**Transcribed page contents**

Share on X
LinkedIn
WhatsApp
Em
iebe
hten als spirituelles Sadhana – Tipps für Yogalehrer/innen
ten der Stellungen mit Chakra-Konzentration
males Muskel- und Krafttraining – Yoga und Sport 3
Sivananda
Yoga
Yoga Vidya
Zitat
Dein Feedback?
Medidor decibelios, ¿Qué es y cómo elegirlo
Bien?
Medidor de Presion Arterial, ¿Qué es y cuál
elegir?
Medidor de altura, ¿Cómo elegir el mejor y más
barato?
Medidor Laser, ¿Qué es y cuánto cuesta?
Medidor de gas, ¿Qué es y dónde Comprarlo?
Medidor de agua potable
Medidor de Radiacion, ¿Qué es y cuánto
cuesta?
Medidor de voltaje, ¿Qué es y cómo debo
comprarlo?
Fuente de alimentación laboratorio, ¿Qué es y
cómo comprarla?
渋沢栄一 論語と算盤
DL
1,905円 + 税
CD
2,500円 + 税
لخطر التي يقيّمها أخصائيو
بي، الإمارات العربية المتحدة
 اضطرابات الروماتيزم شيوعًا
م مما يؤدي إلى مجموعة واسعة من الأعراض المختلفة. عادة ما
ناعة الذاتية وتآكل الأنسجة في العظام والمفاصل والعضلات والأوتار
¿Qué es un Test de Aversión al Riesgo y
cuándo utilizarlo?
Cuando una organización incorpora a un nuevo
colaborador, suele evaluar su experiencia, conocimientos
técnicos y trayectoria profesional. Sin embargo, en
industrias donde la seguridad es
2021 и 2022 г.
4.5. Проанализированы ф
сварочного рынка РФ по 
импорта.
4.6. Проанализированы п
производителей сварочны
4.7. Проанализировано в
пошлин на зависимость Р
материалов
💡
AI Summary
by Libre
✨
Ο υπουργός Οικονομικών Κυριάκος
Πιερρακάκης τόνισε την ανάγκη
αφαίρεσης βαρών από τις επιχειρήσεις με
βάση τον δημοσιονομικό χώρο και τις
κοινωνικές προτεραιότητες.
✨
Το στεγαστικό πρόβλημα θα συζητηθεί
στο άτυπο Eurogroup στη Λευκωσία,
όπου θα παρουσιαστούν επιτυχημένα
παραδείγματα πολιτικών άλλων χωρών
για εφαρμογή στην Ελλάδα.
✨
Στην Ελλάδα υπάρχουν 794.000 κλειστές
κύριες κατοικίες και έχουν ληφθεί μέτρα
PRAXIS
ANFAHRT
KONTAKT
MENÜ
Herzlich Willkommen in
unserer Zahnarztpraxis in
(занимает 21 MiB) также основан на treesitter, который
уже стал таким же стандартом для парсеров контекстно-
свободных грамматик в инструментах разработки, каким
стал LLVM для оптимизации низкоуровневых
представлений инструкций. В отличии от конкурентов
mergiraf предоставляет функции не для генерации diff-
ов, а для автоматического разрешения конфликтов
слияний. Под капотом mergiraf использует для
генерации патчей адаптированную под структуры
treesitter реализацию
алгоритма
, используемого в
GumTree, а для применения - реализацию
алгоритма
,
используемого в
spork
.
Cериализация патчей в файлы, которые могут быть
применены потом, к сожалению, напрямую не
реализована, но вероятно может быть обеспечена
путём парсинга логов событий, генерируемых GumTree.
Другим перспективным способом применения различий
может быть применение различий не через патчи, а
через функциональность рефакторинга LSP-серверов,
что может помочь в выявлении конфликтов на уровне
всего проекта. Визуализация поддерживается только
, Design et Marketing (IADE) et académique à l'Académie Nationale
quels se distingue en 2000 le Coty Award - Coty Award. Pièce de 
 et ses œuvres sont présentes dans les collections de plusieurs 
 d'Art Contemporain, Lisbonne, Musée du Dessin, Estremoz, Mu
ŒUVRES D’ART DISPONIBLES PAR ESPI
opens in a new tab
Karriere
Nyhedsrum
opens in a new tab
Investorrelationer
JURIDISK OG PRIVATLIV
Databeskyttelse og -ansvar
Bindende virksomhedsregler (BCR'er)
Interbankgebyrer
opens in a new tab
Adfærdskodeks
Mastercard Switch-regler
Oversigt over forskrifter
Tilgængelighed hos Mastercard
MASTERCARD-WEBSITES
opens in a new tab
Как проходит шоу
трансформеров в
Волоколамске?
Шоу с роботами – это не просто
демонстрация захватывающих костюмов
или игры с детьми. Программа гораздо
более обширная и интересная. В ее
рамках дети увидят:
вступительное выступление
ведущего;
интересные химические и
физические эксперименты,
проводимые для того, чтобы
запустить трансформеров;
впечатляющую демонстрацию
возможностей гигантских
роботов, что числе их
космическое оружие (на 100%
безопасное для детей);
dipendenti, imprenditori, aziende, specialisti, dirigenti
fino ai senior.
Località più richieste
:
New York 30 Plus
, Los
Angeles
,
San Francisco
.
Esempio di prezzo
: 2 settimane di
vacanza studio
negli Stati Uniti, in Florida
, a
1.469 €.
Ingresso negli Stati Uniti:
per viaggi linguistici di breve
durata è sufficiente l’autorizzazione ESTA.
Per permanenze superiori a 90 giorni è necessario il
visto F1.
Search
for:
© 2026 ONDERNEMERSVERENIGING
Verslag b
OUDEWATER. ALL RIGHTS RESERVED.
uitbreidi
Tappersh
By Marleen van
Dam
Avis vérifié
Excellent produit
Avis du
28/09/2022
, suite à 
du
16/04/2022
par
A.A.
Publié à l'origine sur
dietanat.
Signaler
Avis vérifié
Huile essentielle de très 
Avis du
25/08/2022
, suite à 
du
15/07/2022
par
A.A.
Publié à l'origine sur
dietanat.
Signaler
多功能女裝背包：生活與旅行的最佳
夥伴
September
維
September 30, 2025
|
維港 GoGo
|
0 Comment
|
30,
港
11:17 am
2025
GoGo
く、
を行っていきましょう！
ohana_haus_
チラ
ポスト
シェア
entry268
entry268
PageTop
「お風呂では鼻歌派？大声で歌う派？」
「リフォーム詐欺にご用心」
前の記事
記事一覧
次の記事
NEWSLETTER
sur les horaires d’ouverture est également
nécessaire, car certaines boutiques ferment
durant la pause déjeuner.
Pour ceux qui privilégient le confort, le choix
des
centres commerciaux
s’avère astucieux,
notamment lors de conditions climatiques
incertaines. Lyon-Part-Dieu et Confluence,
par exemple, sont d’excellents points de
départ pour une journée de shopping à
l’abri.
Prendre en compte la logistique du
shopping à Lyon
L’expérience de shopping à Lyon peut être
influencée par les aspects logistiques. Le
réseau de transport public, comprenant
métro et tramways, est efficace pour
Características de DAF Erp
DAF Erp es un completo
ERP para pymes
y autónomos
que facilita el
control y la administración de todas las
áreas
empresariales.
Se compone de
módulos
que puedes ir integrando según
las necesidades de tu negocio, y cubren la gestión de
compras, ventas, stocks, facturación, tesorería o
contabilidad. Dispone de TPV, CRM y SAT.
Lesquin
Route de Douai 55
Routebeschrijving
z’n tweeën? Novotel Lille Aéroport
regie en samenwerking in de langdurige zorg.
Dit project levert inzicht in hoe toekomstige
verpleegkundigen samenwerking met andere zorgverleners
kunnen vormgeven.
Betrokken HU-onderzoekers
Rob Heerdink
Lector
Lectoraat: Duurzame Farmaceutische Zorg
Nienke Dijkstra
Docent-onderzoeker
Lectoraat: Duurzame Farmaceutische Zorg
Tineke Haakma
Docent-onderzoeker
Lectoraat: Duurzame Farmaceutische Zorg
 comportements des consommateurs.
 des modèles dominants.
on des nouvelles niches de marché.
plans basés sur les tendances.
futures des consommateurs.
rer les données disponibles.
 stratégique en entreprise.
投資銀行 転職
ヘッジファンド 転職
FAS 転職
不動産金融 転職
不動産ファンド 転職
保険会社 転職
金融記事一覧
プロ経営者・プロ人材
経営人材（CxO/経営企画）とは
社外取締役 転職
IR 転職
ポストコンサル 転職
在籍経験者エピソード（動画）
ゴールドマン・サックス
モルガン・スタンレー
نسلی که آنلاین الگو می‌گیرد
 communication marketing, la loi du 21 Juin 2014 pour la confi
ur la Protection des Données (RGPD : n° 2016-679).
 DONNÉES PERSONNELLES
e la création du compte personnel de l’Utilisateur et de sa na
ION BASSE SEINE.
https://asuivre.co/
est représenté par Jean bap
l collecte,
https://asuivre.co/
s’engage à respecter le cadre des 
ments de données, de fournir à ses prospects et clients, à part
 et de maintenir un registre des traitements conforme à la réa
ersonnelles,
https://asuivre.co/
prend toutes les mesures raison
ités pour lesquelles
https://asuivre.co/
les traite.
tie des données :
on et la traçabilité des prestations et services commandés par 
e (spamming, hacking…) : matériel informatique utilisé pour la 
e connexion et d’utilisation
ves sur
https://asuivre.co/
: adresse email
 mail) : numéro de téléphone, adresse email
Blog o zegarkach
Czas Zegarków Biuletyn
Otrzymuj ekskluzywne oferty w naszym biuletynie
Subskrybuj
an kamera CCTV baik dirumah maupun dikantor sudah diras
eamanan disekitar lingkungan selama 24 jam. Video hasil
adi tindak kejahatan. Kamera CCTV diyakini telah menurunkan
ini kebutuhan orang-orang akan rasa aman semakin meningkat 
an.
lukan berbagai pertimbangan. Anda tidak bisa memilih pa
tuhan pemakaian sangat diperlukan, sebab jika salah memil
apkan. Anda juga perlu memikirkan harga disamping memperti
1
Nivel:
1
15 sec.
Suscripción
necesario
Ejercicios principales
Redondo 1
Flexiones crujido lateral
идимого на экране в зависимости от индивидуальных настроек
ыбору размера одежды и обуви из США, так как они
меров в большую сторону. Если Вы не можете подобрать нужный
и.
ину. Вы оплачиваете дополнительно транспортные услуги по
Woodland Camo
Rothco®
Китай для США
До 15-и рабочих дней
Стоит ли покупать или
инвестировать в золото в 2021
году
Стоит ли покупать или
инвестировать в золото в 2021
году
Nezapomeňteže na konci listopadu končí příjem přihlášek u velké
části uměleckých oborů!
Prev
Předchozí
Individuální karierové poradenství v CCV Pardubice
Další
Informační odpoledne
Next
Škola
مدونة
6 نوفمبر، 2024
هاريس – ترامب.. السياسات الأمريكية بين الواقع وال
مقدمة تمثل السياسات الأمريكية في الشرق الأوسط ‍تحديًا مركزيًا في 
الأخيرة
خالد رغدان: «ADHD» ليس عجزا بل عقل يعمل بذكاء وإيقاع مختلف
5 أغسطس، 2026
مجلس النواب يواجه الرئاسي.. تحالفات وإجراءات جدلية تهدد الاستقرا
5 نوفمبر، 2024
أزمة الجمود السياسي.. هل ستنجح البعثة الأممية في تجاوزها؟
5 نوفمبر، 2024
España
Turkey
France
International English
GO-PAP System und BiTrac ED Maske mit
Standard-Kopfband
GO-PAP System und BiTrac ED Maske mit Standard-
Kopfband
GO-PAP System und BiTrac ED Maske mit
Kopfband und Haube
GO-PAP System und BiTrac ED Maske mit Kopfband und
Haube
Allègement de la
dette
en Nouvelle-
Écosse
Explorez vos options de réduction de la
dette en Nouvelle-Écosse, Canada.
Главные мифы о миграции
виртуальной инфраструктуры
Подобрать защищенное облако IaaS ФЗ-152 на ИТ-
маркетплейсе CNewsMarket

**WHAT YOU ARE ASKED TO DO**
Each line in the data above either holds "Maske" or does not. State how many do, as a bare number.

**EXERCISE RESPONSE**
4